質問

As far as i had understood, when you use a reference type as a parameter in a method, the value on the stack, is copied and the formal parameter therefore points to the same memory address, on the heap, as the original, hence changes are persisted once you have finished with the method.

How does this work with tasks? I have just created 2 new tasks and passed in an array which was declared on the UI thread. Changes made in one of the new tasks were immediately shown in the second task. When i try to change the input(the array) via the UI thread, the same parameter hasnt changed on the 2 new tasks. I was under the impression it should have since they should all be pointing at the same memory location on the heap??

using System;
using System.Collections.Generic;
using System.Linq;
using System.Text;
using System.Threading.Tasks;
using System.Threading;

namespace TasksAndMemory
{
    class Program
    {
        private static ManualResetEvent mre = new ManualResetEvent(false);

        static void Main(string[] args)
        {
            int[] readToEnd = new int[2];
            int[] data = new int[] { 1, 2, 3, 4, 5, 6 };
            int valueType = 5;


            int pageCounter = 1;


            Task[] tasks = new Task[2];


            for (int x = 1; x < 3; x++)
            {
                //Needed due to closure problem
                int i = x;

                tasks[i-1] = Task.Factory.StartNew(() =>
                {
                    SpecialMethod(data, readToEnd, i, valueType);
                });
            }

            while(pageCounter < 4)
            {
                if (readToEnd[0] == 1 && readToEnd[1] == 1)
                {
                    //Sets the state of the event to nonsignaled, causing threads to block
                    mre.Reset();
                    int[] temp = new int[] { 7, 8, 9, 10, 11, 12 };
                    data = temp;
                    readToEnd[0] = 0;
                    readToEnd[1] = 0;

                    //Sets the state of the event to signaled, allowing one or more waiting threads to proceed.
                    mre.Set();
                    pageCounter++;
                }
            }
            Console.ReadLine();
        }

        public static void SpecialMethod(int[] historicalData, int[] readToEnd, int taskNumber, int valueTy)
        {
            int[] temp = new int[] { 100, 200, 300, 400, 500, 600 };

            for (int x = 0; x <= historicalData.Length; x++)
            {
                if (x == historicalData.Length)
                {
                    readToEnd[taskNumber-1] = 1;
                    mre.WaitOne();
                    x = 0;
                 }
                else
                {
                    valueTy++;
                    temp[x] = temp[x] + taskNumber;
                }
            }
        }
    }
}
役に立ちましたか?

解決 2

Your analysis seems correct at the start, but your conclusions are not.

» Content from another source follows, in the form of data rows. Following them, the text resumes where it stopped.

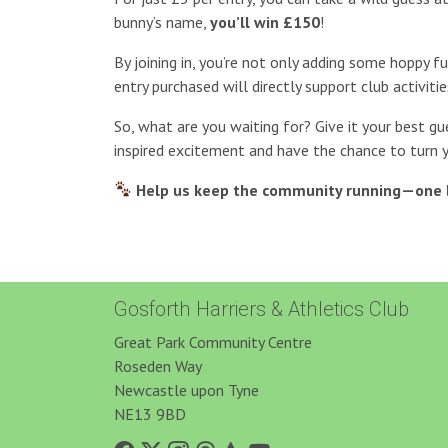
bunny’s name,
you’ll win £150
!
By joining in, you’re not only adding some hoppy f
entry purchased will directly support club activitie
So, what are you waiting for? Give it your best gu
inspired excitement and have the chance to turn 
Help us keep the community running—one 
Gosforth Harriers & Athletics Club
Great Park Community Centre
Roseden Way
Newcastle upon Tyne
NE13 9BD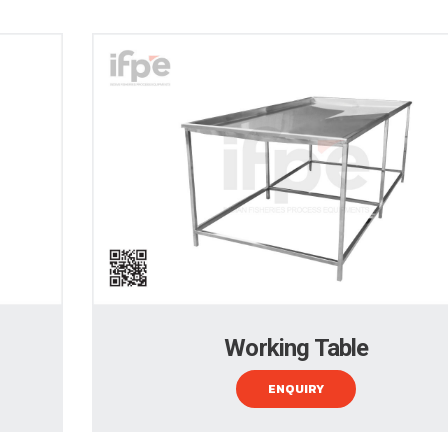
Working Table
ENQUIRY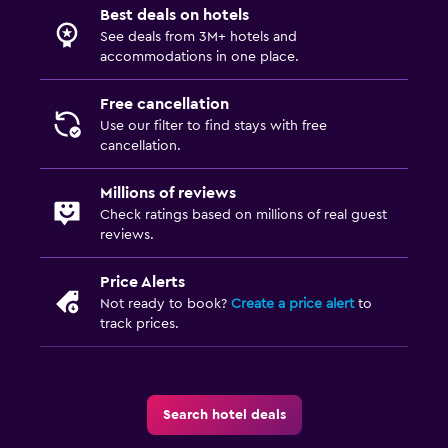
Best deals on hotels
See deals from 3M+ hotels and
accommodations in one place.
Free cancellation
Use our filter to find stays with free
cancellation.
Millions of reviews
Check ratings based on millions of real guest
reviews.
Price Alerts
Not ready to book?
Create a price alert
to
track prices.
Search hotel deals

You have a reference type (an array) and you pass it to a method by value (which is the default). This means that the reference to that array, which sits on the heap, is copied.

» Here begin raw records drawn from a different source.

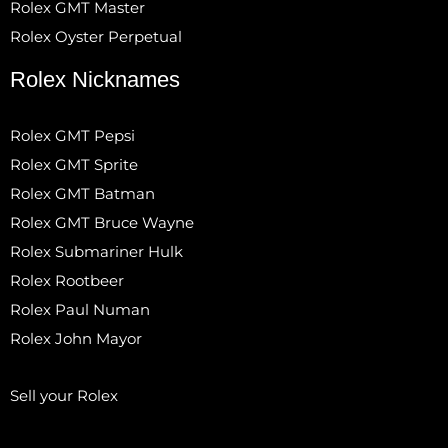
Rolex GMT Master
Rolex Oyster Perpetual
Rolex Nicknames
Rolex GMT Pepsi
Rolex GMT Sprite
Rolex GMT Batman
Rolex GMT Bruce Wayne
Rolex Submariner Hulk
Rolex Rootbeer
Rolex Paul Numan
Rolex John Mayor
Sell your Rolex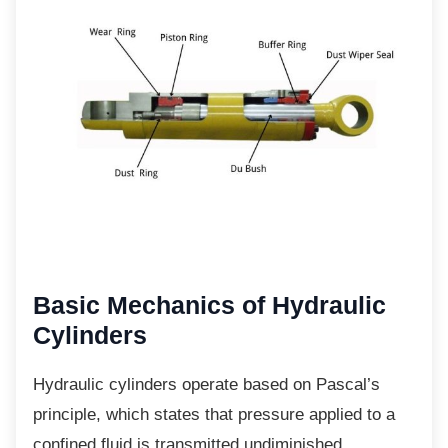
Basic Mechanics of
Hydraulic
Cylinders
Hydraulic cylinders operate based on
Pascal’s
principle, which states that pressure applied to a
confined fluid is transmitted undiminished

Because both the variable in SpecialMethod and Main have the same reference, changing the value that they reference will be "seen" by both variables.

That only applies if you mutate the array. That's what you do with readToEnd, which is why the sections of code dealing with it work as you intended.

With data on the other hand you don't mutate the array, you just assign a new array to the variable. That's changing the reference, not the object that it references, and that's why you're having problems.

As for solutions, there are several. First, you could change the code to mutate the array rather than assigning a new one; just change the exising values. If you need to change the number of elements consider using a List rather than an array.

Another option is, rather than passing an array, is to add another layer of indirection. You could make a new class that has a property which is an array, pass an object of that type to SpecialMethod, and then you can change that object's property and see it reflected in both locations. You could use something like this to cover the general case:

public class Wrapper<T>
{
    public T Value { get; set; }
}

他のヒント

You create an array:

int[] data = new int[] { 1, 2, 3, 4, 5, 6 };

You then pass a copy of your reference to this array (currently stored in data) as a parameter to SpecialMethod (via a capture in your original code, but not important, it's still just a copy).

Within SpecialMethod, the parameter int[] historicalData will receive a copy of the reference to this original array.

Thereafter, anything that causes the variable data to be reassigned (as opposed to changes made to data within the array referenced by data) has no effect on any copies that were made of its original reference - they're still referencing the original array.

I'm not clear on what your actual requirements are in terms of passing data between threads, so I cannot come up with any firm recommendations. I would usually try to avoid using raw arrays though.